JoshuaDavid 6 days ago

I suspect what's happening is that lots of people have a collection of questions / private evals that they've been testing on every new model, and when a new model comes out it sometimes can answer a question that previous models couldn't. So that selects for questions where the new model is at the edge of its capabilities and probably got lucky. But when you come up with a new question, it's generally going to be on the level of the questions the new model is newly able to solve.
Like I suspect if there was a "new" model which was best-of-256 sampling of gpt-3.5-turbo that too would seem like a really exciting model for the first little bit after it came out, because it could probably solve a lot of problems current top models struggle with (which people would notice immediately) while failing to do lots of things that are a breeze for top models (which would take people a little bit to notice).
nabla9 6 days ago
It seems that least Google is overselling their compute capacity.
You pay monthly fee, but Gemini is completely jammed 5-6 hours when North America is working.
- baq 6 days ago
  
  Gemini is simply that good. I’m trying out Claude 4 every now and then and go back to Gemini to fix its mess…
  
  10 replies →
- edzitron 6 days ago
  
  When you say "jammed," how do you mean?
JamesBarney 6 days ago

I'm pretty sure this is just a psychological phenomenon. When a new model is released all the capabilities the new model has that the old model lacks are very salient. This makes it seem amazing. Then you get used to the model, push it to the frontier, and suddenly the most salient memories of the new model are it's failures.
There are tons of benchmarks that don't show any regressions. Even small and unpublished ones rarely show regressions.
mhitza 6 days ago
That was my suspicion when I first deleted my account, when it felt the output got worse in ChatGPT and I found highly suspicious when I saw an errand davinci model keyword in the chatgpt url.
Now I'm feeling similarly with their image generation (which is the only reason I created a paid account two months ago, and the output looks more generic by default).
- beering 6 days ago
  
  Are you able to quantify how quickly your perception gets skewed by how long you use the models?
  
  1 reply →
beering 6 days ago

It’s easy to measure the models getting worse, so you should be suspicious that nobody who claims this has scientific evidence to back it up.
solfox 6 days ago

I have seen this behavior as well.
codr7 6 days ago
[flagged]
- daseiner1 6 days ago
  
  It's still a very competitive marketplace
- mathgradthrow 6 days ago
  
  honestly refreshing take.
- bboygravity 6 days ago
  
  But OpenAI breathes honesty. They're open source! They would never do such a thing. /s

tedsanders 6 days ago

It's the same model, no quantization, no gimmicks.

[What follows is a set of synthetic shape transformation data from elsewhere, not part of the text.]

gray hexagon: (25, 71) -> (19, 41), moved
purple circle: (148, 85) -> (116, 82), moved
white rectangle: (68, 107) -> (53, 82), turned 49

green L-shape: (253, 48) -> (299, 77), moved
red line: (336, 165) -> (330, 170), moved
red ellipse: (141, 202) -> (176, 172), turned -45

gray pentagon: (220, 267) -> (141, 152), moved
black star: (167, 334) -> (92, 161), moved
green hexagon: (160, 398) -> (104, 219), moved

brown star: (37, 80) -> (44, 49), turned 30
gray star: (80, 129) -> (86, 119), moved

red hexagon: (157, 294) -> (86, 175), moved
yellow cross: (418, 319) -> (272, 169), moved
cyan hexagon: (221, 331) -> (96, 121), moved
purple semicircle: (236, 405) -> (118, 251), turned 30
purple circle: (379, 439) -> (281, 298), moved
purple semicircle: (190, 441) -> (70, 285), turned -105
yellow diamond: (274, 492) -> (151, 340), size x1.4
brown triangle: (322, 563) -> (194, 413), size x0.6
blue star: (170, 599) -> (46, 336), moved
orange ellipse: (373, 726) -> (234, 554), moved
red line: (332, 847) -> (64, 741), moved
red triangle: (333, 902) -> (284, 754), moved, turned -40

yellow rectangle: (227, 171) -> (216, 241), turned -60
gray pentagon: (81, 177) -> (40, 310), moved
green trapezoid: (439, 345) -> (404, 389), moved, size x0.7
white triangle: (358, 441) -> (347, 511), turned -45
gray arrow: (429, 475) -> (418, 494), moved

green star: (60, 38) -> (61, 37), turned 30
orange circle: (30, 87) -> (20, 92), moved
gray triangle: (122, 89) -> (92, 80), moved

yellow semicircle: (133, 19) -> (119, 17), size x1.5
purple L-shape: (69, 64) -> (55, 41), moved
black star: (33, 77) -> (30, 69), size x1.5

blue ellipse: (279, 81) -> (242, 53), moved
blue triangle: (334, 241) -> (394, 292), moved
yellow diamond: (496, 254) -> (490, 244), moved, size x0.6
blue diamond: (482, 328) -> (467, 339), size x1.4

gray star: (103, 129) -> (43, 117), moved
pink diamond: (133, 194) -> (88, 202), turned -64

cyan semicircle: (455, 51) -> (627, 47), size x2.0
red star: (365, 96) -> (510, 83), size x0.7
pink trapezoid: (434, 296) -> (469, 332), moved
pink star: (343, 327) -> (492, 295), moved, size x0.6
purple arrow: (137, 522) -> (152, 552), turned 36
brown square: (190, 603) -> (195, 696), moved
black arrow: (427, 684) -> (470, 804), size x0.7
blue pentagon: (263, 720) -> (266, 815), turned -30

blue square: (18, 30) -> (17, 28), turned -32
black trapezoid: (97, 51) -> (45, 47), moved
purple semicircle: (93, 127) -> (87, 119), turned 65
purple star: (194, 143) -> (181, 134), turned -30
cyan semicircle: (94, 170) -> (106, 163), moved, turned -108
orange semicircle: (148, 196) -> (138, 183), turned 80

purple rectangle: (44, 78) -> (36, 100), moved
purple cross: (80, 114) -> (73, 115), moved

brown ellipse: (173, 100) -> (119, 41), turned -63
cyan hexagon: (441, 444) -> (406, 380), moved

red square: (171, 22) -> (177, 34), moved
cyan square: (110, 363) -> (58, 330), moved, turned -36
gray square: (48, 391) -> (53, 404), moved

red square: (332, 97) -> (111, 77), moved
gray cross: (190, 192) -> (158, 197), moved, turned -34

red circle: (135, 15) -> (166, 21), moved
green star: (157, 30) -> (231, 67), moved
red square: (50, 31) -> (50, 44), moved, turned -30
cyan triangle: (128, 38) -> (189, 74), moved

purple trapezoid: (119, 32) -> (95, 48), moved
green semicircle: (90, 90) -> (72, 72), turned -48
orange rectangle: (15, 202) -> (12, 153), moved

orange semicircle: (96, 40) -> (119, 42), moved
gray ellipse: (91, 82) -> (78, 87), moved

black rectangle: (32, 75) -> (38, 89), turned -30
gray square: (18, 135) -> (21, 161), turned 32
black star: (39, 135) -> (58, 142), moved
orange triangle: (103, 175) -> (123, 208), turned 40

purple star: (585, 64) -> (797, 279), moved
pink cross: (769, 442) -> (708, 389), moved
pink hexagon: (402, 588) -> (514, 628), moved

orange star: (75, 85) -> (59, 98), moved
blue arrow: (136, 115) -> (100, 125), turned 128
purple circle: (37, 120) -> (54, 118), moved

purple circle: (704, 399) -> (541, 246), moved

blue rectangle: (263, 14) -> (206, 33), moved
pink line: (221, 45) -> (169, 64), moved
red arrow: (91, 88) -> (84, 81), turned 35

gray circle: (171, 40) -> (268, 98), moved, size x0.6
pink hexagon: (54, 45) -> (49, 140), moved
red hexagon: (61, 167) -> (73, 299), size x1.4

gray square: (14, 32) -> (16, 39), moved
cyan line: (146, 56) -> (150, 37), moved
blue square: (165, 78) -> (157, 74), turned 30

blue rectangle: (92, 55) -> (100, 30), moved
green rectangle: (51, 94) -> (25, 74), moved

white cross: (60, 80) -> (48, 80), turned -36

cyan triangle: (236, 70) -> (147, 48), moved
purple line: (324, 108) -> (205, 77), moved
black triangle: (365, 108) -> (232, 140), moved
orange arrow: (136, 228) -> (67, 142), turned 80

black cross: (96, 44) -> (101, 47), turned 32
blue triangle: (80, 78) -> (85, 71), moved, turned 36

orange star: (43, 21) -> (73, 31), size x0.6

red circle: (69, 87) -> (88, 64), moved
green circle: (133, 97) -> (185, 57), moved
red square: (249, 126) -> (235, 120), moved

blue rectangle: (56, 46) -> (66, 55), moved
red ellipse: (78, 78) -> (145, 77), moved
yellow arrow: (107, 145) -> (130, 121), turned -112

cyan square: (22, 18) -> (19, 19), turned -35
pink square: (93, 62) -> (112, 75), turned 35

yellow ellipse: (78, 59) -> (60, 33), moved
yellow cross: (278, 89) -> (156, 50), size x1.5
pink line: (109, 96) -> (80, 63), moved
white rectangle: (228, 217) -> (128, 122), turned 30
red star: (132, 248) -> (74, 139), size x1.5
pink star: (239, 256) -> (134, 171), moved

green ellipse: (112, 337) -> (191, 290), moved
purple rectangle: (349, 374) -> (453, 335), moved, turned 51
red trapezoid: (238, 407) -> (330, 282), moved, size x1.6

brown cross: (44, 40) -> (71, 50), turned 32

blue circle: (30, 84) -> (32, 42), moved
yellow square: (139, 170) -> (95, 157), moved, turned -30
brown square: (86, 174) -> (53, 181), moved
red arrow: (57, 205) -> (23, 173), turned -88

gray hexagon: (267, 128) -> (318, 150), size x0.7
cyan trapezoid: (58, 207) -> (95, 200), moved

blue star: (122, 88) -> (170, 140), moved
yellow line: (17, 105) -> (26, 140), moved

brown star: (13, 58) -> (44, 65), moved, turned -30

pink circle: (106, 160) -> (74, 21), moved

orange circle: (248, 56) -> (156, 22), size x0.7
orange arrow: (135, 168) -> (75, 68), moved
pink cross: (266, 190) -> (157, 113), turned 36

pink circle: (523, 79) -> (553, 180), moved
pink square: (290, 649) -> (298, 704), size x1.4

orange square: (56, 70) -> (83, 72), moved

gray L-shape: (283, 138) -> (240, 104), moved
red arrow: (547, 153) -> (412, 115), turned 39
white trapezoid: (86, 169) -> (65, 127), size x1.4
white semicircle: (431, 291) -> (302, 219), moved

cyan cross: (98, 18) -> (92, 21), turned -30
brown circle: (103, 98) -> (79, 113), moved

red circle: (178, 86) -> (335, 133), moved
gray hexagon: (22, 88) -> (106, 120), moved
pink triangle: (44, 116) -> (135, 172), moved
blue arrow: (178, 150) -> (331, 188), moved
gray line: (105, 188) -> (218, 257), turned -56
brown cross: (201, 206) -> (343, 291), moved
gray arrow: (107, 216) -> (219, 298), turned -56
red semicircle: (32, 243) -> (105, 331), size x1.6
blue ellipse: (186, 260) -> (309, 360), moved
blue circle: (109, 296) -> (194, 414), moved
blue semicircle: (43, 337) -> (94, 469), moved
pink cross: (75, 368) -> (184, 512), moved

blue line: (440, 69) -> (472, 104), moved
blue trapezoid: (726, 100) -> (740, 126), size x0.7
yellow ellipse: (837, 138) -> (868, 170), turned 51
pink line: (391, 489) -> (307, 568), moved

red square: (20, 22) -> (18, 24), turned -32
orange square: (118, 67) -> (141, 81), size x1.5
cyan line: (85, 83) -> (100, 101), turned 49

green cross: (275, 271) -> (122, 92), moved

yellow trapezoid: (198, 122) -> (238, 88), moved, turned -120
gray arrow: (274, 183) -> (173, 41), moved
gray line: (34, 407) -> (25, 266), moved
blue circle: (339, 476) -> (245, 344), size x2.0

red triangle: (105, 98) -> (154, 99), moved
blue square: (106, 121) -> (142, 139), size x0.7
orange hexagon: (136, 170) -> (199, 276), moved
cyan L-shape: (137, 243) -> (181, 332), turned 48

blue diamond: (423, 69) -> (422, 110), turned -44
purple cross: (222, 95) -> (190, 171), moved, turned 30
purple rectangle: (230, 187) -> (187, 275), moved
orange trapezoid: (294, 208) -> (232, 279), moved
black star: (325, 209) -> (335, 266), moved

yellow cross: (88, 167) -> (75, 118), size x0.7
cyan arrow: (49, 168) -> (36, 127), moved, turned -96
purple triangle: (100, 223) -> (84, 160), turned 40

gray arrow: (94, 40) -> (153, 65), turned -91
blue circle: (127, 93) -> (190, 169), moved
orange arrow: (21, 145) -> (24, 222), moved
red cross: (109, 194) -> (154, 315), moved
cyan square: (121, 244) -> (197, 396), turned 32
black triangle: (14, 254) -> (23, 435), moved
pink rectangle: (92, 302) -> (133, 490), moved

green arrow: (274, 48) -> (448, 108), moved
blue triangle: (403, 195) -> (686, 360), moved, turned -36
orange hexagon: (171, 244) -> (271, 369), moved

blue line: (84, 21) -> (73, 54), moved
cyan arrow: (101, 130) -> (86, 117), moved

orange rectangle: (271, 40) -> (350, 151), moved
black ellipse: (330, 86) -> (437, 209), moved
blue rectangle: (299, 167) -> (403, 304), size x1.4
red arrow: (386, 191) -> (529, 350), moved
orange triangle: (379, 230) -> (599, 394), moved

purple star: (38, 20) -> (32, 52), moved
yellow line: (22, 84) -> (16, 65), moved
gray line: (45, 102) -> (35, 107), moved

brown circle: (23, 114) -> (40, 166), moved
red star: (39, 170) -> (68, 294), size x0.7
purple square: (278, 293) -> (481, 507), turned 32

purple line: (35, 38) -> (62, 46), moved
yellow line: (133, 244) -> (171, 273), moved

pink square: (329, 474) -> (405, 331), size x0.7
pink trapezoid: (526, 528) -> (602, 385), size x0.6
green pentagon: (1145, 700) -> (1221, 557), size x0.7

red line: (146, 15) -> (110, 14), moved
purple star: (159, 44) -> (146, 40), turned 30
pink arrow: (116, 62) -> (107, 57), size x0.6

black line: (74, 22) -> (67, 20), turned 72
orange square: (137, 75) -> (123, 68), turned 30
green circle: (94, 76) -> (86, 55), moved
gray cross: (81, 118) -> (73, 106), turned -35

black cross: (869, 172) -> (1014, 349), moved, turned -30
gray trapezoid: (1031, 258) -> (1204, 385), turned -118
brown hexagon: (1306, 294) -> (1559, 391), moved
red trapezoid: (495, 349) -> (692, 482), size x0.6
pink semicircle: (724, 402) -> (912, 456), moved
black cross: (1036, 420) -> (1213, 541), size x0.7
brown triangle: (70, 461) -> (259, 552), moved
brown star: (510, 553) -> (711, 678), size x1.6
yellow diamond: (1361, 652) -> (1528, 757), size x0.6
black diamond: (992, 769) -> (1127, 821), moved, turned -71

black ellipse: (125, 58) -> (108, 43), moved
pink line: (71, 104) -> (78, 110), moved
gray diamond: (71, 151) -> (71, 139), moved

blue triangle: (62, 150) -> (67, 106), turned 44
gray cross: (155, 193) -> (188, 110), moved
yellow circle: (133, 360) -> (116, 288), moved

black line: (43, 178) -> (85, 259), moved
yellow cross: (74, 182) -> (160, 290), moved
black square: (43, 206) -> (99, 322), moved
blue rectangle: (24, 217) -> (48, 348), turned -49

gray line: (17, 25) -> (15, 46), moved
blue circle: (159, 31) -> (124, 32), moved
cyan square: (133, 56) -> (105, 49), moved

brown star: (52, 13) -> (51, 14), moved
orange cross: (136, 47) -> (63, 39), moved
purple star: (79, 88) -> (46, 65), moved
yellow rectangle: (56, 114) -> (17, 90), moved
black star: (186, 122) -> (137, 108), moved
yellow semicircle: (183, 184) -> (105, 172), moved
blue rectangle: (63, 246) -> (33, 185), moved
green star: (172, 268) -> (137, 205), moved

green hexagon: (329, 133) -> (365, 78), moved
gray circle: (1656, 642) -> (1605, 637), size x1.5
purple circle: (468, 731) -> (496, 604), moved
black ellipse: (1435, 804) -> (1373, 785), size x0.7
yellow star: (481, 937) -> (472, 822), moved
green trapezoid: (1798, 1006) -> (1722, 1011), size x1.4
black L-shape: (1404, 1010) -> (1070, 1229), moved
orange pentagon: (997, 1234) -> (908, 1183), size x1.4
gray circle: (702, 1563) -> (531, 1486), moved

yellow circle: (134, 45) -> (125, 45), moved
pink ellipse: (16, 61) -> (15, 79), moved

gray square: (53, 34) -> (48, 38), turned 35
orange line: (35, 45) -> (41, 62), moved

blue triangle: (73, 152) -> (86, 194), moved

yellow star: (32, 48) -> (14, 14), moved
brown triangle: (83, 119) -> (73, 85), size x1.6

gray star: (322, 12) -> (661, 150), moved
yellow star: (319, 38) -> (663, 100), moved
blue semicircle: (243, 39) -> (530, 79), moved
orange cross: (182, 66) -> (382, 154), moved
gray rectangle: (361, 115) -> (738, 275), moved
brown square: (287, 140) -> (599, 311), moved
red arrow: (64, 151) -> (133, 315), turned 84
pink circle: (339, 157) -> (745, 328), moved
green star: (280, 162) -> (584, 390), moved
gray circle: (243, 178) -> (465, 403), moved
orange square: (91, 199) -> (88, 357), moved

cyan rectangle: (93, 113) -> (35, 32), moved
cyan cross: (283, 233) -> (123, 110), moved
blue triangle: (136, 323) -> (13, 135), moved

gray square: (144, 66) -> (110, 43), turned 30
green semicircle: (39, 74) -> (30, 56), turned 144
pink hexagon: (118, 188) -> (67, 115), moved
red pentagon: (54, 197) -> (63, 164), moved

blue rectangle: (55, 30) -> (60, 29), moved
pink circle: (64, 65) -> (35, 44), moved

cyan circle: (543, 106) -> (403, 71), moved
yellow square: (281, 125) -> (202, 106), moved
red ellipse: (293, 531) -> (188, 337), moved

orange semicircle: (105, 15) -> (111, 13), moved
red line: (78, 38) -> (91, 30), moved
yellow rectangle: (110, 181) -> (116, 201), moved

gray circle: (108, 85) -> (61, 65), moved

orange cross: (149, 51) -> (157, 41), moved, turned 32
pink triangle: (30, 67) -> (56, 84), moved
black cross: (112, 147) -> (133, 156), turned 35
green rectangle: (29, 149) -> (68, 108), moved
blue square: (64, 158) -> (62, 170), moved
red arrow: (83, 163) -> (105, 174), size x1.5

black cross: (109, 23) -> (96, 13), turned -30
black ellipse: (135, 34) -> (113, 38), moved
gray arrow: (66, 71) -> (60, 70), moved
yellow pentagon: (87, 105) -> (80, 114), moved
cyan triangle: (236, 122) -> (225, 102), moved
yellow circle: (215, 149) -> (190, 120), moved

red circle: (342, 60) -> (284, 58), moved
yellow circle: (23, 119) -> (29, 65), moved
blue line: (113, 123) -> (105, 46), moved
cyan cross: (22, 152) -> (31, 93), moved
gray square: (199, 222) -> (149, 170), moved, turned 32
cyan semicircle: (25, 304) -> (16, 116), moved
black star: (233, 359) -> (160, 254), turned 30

In the API, we never make silent changes to models, as that would be super annoying to API developers [1]. In ChatGPT, it's a little less clear when we update models because we don't want to bombard regular users with version numbers in the UI, but it's still not totally silent/opaque - we document all model updates in the ChatGPT release notes [2].

[1] chatgpt-4o-latest is an exception; we explicitly update this model pointer without warning.

[2] ChatGPT Release Notes document our updates to gpt-4o and other models: https://help.openai.com/en/articles/6825453-chatgpt-release-...

(I work at OpenAI.)

ctoth 6 days ago

From the announcement email:

> Today, we dropped the price of OpenAI o3 by 80%, bringing the cost down to $2 / 1M input tokens and $8 / 1M output tokens.

> We optimized our inference stack that serves o3—this is the same exact model, just cheaper.

hyperknot 6 days ago

I got 700+ tokens/sec on o3 after the announcement, I suspect it's very much a quantized version.

https://x.com/hyperknot/status/1932476190608036243

dist-epoch 6 days ago
Or maybe they just brought online much faster much cheaper hardware.
- az226 6 days ago
  
  Or they are using a speedy add-on decoder.
beering 6 days ago

Do you also have numbers on intelligence before and after?
zackangelo 6 days ago

Is that input tokens or output tokens/s?

carter-0 6 days ago

An OpenAI researcher claims it's the exact same model on X: https://x.com/aidan_mclau/status/1932507602216497608

ants_everywhere 6 days ago

Is this what happened to Gemini 2.5 Pro? It used to be very good, but it's started struggling on basic tasks.

The thing that gets me is it seems to be lying about fetching a web page. It will say things are there that were never on any version of the page and it sometimes takes multiple screenshots of the page to convince it that it's wrong.

SparkyMcUnicorn 6 days ago
The Aider discord community has proposed and disproven the theory that 2.5 Pro became worse, several times, through many benchmark runs.
It had a few bugs here or there when they pushed updates, but it didn't get worse.
- ants_everywhere 6 days ago
  
  Gemini is objectively exhibiting new behavior with the same prompts and that behavior is unwelcome. It includes hallucinating information and refusing to believe it's wrong.
  My question is not whether this is true (it is) but why it's happening.
  I am willing to believe the aider community has found that Gemini has maintained approximately equivalent performance on fixed benchmarks. That's reasonable considering they probably use a/b testing on benchmarks to tell them whether training or architectural changes need to be reverted.
  But all versions of aider I've tested, including the most recent one, don't handle Gemini correctly so I'm skeptical that they're the state of the art with respect to bench-marking Gemini.
  
  1 reply →
code_biologist 5 days ago

My use case is mostly creative writing.
IMO 2.5 Pro 03-25 was insanely good. I suspect it was also very expensive to run. The 05-06 release was a huge regression in quality, most people saying it was a better coder and a worse writer. They tested a few different variants and some were less bad then others, but overall it was painful to lose access to such a good model. The just released 06-05 version seems to be uniformly better than 05-06, with far fewer "wow this thing is dumb as a rock" failure modes, but it still is not as strong as the 03-25 release.
Entirely anecdotally, 06-05 seems to exactly ride the line of "good enough to be the best, but no better than that" presumably to save costs versus the OG 03-25.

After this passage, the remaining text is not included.